Her article illustrates the dangers of having "acting" directors instead of permanent office holders.
While Lieutenant Colonel Alexander Vindman, who was on the call, told his superiors what he had heard, someone else filed a whistleblower complaint. That complaint went to Trump's own appointee at the Intelligence Community's Inspector General's office, Michael Atkinson. Atkinson agreed that the matter was both "credible" and "urgent" and that House and Senate Intelligence Committees must be informed, as required by law.
(Trump fired Atkinson on April 3, 2020).
Atkinson followed the law, passing the information to the acting Director of National Intelligence, Joseph Maguire, on August 26. Maguire had only taken office ten days before, on August 16, after Trump's first DNI, Dan Coats, and Coates's second-in-command, Sue Gordon, both resigned.
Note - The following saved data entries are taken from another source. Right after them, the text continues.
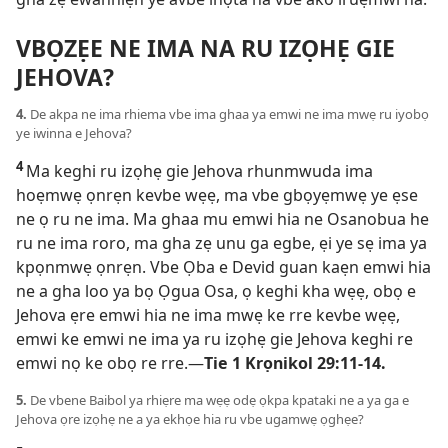
VBỌZẸE NE IMA NA RU IZỌHẸ GIE
JEHOVA?
4.
De akpa ne ima rhiema vbe ima ghaa ya emwi ne ima mwẹ ru iyobọ
ye iwinna e Jehova?
4
Ma keghi ru izọhẹ gie Jehova rhunmwuda ima
hoẹmwẹ ọnrẹn kevbe wẹẹ, ma vbe gbọyẹmwẹ ye ẹse
ne ọ ru ne ima. Ma ghaa mu emwi hia ne Osanobua he
ru ne ima roro, ma gha zẹ unu ga egbe, ẹi ye sẹ ima ya
kpọnmwẹ ọnrẹn. Vbe Ọba e Devid guan kaẹn emwi hia
ne a gha loo ya bọ Ọgua Osa, ọ keghi kha wẹẹ, obọ e
Jehova ẹre emwi hia ne ima mwẹ ke rre kevbe wẹẹ,
emwi ke emwi ne ima ya ru izọhẹ gie Jehova keghi re
emwi nọ ke obọ re rre.—
Tie
1 Krọnikol 29:11-14
.
5.
De vbene Baibol ya rhiẹre ma wẹẹ odẹ ọkpa kpataki ne a ya ga e
Jehova ọre izọhẹ ne a ya ekhọe hia ru vbe ugamwẹ ọghẹe?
As an acting director, rather than a Senate-confirmed leader, Maguire served at the pleasure of the president.
Maguire was supposed to scour the whistleblower complaint of all classified information before forwarding to Congress by September 2, as the law required. But, instead, Maguire took the complaint to the Department of Justice, headed by Trump loyalist Attorney General William Barr. On his advice, Maguire decided not to turn over the information to Congress.
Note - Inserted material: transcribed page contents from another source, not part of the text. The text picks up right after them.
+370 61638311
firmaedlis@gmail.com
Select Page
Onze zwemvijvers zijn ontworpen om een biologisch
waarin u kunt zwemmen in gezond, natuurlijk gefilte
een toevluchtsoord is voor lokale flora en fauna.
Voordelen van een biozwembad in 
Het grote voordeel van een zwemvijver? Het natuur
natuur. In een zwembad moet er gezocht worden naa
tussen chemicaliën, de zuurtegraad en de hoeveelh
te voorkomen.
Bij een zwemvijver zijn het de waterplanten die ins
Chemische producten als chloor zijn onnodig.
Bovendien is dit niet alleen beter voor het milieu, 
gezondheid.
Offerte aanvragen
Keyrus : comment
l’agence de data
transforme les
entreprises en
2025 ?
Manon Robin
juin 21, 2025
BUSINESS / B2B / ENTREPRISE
On September 10, the chairman of the House Intelligence Committee, Adam Schiff (D-CA) demanded that acting DNI Maguire produce it. Maguire refused.
(In February 2020 Trump rebuked Maguire when he heard that one of Maguire's subordinates, an expert on election security, had briefed members of House Intelligence Committee on Russian preference involvement in the 2020 election. Members of the committee were told Russia appeared to prefer Trump over Democratic candidates and could seek to act on that preference as they had done in 2016 election to boost his candidacy. Trump then announced he would be replacing Maguire, who resigned on February 21, 2020, and was immediately replaced with Richard Grenell as acting chief. Grenell lasted from February 20 until May 26, 2020, and was replaced by John Ratcliffe, who actually got confirmed by the Senate on May 21. Ratcliffe was considered one of the most conservative members of Congress. In 2016, The Heritage Foundation ranked Ratcliffe as the most conservative Texas legislator in Congress and second-most conservative legislator in the country.)
Since then, the House impeached Trump but the Senate exonerated him; Vindman is gone; Atkinson is gone; Maguire is gone. But as Trump has increasingly consolidated his power, Americans have woken up and taken to heart that democracy is not a spectator sport.